* Goal of the exercise: Every record is to be duplicated exactly as it reads, without its images.

Stored data entries:
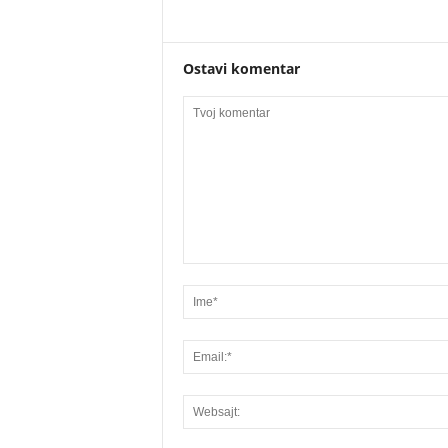
Ostavi komentar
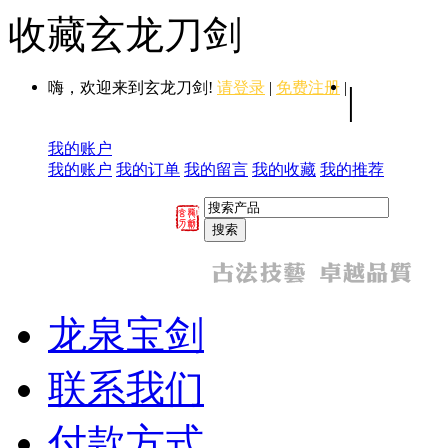
收藏玄龙刀剑
嗨，欢迎来到玄龙刀剑!
请登录
|
免费注册
|
|
我的账户
我的账户
我的订单
我的留言
我的收藏
我的推荐
龙泉宝剑
联系我们
付款方式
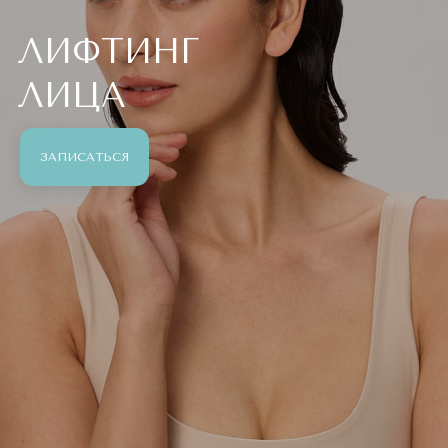
ЛИФТИНГ
ЛИЦА
ЗАПИСАТЬСЯ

* Reply to the task:
Ostavi komentar
收藏玄龙刀剑
嗨，欢迎来到玄龙刀剑!
请登录
|
免费注册
|
|
我的账户
我的账户
我的订单
我的留言
我的收藏
我的推荐
龙泉宝剑
联系我们
付款方式
ЛИФТИНГ
ЛИЦА
ЗАПИСАТЬСЯ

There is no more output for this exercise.